• _WHAT THE EXERCISE ASKS_: Go through the lines below and copy each one that holds the string "links".

• _RECORDS_:
↓
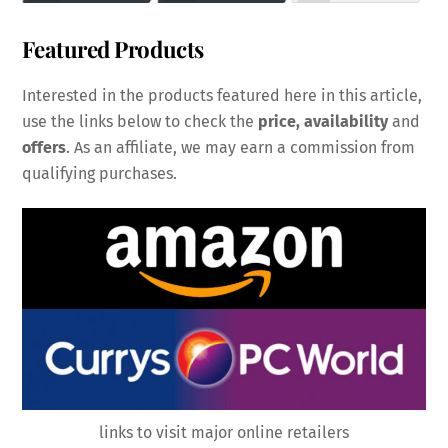
Featured Products
Interested in the products featured here in this article,
use the links below to check the
price, availability
and
offers
. As an affiliate, we may earn a commission from
qualifying purchases.
links to visit major online retailers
↑
• _RESPONSE AREA_:
use the links below to check the
links to visit major online retailers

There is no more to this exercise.